* Saved entries *
* * *
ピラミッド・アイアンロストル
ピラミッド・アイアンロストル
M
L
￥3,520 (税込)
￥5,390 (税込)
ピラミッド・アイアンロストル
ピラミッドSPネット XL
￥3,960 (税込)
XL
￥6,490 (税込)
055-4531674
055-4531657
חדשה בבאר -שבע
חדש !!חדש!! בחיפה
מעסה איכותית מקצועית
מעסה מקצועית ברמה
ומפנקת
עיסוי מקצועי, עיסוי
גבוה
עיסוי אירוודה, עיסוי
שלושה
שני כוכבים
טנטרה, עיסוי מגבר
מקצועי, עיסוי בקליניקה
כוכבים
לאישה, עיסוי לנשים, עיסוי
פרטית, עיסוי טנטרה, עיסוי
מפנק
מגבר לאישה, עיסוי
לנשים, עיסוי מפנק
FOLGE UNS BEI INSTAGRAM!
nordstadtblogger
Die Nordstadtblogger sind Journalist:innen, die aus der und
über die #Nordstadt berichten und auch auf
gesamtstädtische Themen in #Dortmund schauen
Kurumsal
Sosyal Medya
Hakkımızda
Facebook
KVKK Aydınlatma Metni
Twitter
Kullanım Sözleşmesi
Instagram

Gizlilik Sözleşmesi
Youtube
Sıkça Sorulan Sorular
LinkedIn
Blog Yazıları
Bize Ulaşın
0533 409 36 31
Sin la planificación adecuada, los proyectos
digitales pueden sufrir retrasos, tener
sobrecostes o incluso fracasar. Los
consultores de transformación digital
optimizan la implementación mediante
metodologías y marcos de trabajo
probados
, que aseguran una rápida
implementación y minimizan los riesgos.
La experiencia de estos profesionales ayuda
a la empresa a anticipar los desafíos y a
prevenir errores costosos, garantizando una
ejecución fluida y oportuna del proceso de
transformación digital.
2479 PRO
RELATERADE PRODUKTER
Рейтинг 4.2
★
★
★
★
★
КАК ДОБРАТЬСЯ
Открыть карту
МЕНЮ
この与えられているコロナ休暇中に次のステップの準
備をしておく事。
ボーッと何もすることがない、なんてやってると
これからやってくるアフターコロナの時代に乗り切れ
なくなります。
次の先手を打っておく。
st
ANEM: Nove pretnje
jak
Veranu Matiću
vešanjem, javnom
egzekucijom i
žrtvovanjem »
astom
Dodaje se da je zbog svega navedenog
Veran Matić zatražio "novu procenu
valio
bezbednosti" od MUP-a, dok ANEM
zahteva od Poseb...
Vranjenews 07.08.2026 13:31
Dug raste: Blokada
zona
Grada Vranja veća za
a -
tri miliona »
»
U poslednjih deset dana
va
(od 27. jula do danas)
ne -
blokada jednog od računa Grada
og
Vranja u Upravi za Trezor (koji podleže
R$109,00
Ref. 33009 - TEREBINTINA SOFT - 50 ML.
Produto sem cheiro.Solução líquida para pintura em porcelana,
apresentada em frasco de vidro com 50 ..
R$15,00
* * *
* Description of the task *
Your answer should be one number: how many lines in the records above include "Sözleşmesi".

* Exercise result *
2